Envision IP has been doing some analysis of the BlackBerry patent portfolio in the wake of the announcement that the company is reviewing its strategic options, something that may lead to it being sold in whole or in part, delisted or divesting certain of its assets. Having done their number-crunching the Envision team conclude that:

BlackBerry’s patent application filing trends show that the company has continued its focus on R&D and innovation, and it has not slowed in its patenting activity. Given the resources BlackBerry continues to devote to obtaining patents on its technology, we anticipate BlackBerry will carefully explore its IP licensing and enforcement options to generate further revenue from its patent portfolio. While a sale in-part or whole of its patent portfolio may be an option, we believe that aggressive licensing and monetization may provide for a beneficial long-term revenue model for BlackBerry.
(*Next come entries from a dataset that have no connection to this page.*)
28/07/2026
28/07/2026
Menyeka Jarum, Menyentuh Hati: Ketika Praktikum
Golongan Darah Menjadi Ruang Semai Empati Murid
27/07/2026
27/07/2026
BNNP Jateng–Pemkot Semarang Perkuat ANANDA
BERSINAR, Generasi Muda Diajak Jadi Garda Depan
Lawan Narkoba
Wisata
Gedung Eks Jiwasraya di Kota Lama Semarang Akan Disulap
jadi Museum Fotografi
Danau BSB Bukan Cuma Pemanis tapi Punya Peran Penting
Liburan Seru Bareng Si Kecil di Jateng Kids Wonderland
If the BlackBerry portfolio is as valuable as some have claimed it to be (including a leading Canadian bank, which changed its valuation on the basis of research published in IAM), then a much stronger focus on enforcement would seem to be an attractive option. The problem with this, though, is that the company seems to have ruled out at least one of the ways in which aggressive licensing programmes can effectively be put in place. As this blog observed last month, in April BlackBerry joined Google, Red Hat and Earthlink in submitting a document to the US Department of Justice and Federal Trade Commission which urged them to undertake an investigation into the activities of patent privateers. “So-called “privateering” amplifies the threat to innovation and competition already posed by PAEs … Privateering poses numerous perils to competition, consumers and innovation,” the document stated.

Whether these claims are true or not is open to debate. However, what is clear is that in transferring portfolios to third parties, or in exclusively licensing enforcement rights to them, operating companies can reduce their exposure to risk and save a great deal of time and money, while continuing to share in the upside of successful deal-making. If you are a company with a high-quality portfolio and a small in-house department which lacks the means or the inclination to devote the resources necessary to running a big licensing operation, outsourcing is the obvious solution. But if you have described such an arrangement as a threat to innovation and competition doing so is somewhat problematic, to say the least.

It does make you wonder who at Blackberry made the decision to be so vociferously opposed to the privateering model in the first place and how much internal consultation there was before the company’s signature was added to the document the DoJ and FTC were sent. But putting that to one side, the upshot of it all must be that if Blackberry is to be consistent, in terms of maximising the value of the patent portfolio it may be better off in some other operating company’s hands – one which has not ruled out privateering as an option and/or which has a sizeable in-house licensing team. There are a few of these around, so BlackBerry does have options. And, again, if the portfolio is as valuable as has been claimed, you’d expect that there would be plenty of interest.